The Pyrrhonist does not claim that nothing can be known. That claim is itself dogmatic, and the Pyrrhonist refuses to be dogmatic about anything. Instead, the Pyrrhonist trains to find equally strong arguments on both sides of every question. When two sides balance, the rational thing to do is hang back, suspend judgment, and not commit. The technical term is epoche, suspension.
The goal is not knowledge. The goal is ataraxia, a kind of inner quiet, untroubled-ness of soul. The Pyrrhonist's claim is that all the suffering of life comes from clinging too hard to convictions; let go of the clinging, and the suffering eases. Living arrangements (lunch, marriage, work) are conducted by appearances and customs without committing to claims about what is really real.
Sextus Empiricus, a physician writing around AD 200, wrote the surviving full treatment in Outlines of Pyrrhonism. The famous Agrippan trilemma (every justification ends in infinite regress, circular reasoning, or arbitrary stopping) comes from this school and is still a major problem in modern epistemology.
For Christianity, Pyrrhonism shows up in two ways. Pascal and Augustine both engaged with it directly; Augustine's Contra Academicos is partly a response to skeptical quietism. And the Pyrrhonist quest for peace through detachment is one ancient alternative to the Christian peace through reconciliation with God: same word (peace), opposite mechanism.
In full
The ancient Greek skeptical tradition founded by Pyrrho of Elis (c. 365-270 BC) and recovered systematically by Sextus Empiricus in Outlines of Pyrrhonism (Pyrrhōneioi Hypotypōseis, c. AD 200) and Adversus Mathematicos (Against the Professors). Unlike modern Cartesian skepticism, which is theoretical and methodological, Pyrrhonism is practical-ethical: its goal is ataraxia (untroubledness of soul), achieved by suspending judgment (epoche) on all theoretical claims. The Pyrrhonist does not claim that nothing is known; that would itself be a dogmatic claim. Rather, the Pyrrhonist trains himself to find balanced opposing arguments (isostheneia) for every question, leaving no rational ground to assent to either side. The result is a quietude that, for Pyrrhonism, is the good life.
The historical sketch
Pyrrho of Elis (c. 365-270 BC) is reported by Diogenes Laertius and Aristocles to have traveled to India with Alexander's army and to have learned skeptical-quietist practices from the gymnosophists (the "naked sages," likely renunciate Buddhist or Hindu ascetics). On return he founded a Greek school noted for aphasia (refusal to assert) and adoxia (refusal to opine). Pyrrho himself wrote nothing.

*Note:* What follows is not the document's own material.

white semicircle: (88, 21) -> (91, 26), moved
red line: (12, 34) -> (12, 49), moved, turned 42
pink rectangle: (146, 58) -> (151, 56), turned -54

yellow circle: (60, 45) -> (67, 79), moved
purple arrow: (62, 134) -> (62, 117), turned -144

The school developed in stages:
- Pyrrho (c. 365-270 BC), founder; teaching transmitted orally through his student Timon of Phlius
- Timon of Phlius (c. 320-230 BC), preserves Pyrrho's teaching in satirical verse; the Silloi fragments
- Aenesidemus of Cnossos (c. 80 BC), refounds the school after a century of dormancy; develops the Ten Modes (tropes) of suspension
- Agrippa (c. 1st c. AD), develops the Five Modes (the Agrippan trilemma), still a major epistemological framework today
- Sextus Empiricus (c. 160-210 AD), physician and the principal surviving source; Outlines of Pyrrhonism (3 books) + Adversus Mathematicos (11 books) systematize the entire tradition
Pyrrhonism was rediscovered in the European Renaissance through Henri Estienne's 1562 Latin translation of Outlines of Pyrrhonism, an event that decisively shaped Montaigne, Pascal, and (via reaction) Descartes. The whole modern epistemological tradition takes off from this rediscovery.

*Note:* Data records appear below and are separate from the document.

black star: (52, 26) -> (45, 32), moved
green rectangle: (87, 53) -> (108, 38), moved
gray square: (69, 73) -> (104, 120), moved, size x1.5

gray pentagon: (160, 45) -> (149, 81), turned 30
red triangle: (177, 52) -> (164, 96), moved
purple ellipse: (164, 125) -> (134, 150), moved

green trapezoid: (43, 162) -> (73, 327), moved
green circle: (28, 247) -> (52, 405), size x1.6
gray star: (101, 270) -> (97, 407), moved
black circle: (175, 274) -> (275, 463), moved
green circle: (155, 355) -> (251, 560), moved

The four-step Pyrrhonian way
Sextus describes the Pyrrhonist's path (Outlines I.8-10):
- The skeptic begins as a dogmatist, disturbed by competing theoretical claims about how things are.
- He looks for the truth in order to settle the disturbance.

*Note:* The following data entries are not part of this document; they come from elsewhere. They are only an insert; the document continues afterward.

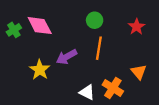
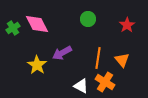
orange line: (99, 48) -> (98, 58), moved
orange triangle: (139, 72) -> (122, 60), moved

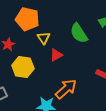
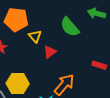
yellow hexagon: (23, 67) -> (18, 83), moved

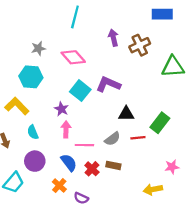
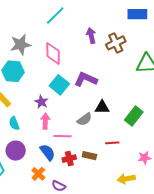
cyan line: (75, 17) -> (55, 16), turned 30
gray star: (38, 48) -> (21, 45), size x1.5
pink diamond: (73, 57) -> (53, 53), turned 40
red line: (138, 138) -> (112, 143), moved
gray semicircle: (112, 139) -> (84, 119), moved
red cross: (92, 169) -> (69, 159), turned 32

- He finds equally strong arguments on both sides of every theoretical question (isostheneia, equipollence).
- Suspension of judgment (epoche) follows naturally, there is no rational ground to assent to either side.
- Ataraxia follows like a shadow, the disturbance the original disagreement caused dissipates because the disputed question no longer matters. Sextus uses the famous analogy of Apelles the painter, who, frustrated trying to paint the foam on a horse's mouth, threw his sponge at the painting in frustration, and the sponge accidentally produced exactly the foam-effect he had been struggling to achieve. Ataraxia comes when one stops striving for theoretical certainty.
The point is critical: ataraxia is not the aim in the sense of being something the Pyrrhonist directly pursues. It follows from suspension; pursuing ataraxia directly would be a dogmatic project of its own.
The Ten Modes (Aenesideman tropes)
Aenesidemus's Ten Modes are general patterns of argument for epoche. They show that perceptions and judgments vary with circumstances such that we have no privileged standpoint:
- Variation among animals, different animals perceive different qualities; honey is sweet to humans but not to those for whom it isn't.
- Variation among humans, temperaments, cultures, personal histories yield different perceptions and judgments.
- Variation in sense organs, the same wine tastes different to different sensors; different senses give different reports.
- Variation in circumstances, the sick taste sweet things bitter; emotional states alter judgment.
- Variation in position, distance, location, a tower looks round from a distance, square close up.
- Variation by mixture, what we perceive is always a mix of the object and the medium / sensory apparatus.
- Variation by quantity and structure, the same substance has different effects in different doses (a small amount of wine cheers; a large amount stupefies).
- Relativity, every property is relative to something; we don't perceive things in themselves.
- Variation by frequency, frequency of encounter affects perception and judgment.
- Variation in customs, laws, dogmas, moral and religious judgments vary across cultures.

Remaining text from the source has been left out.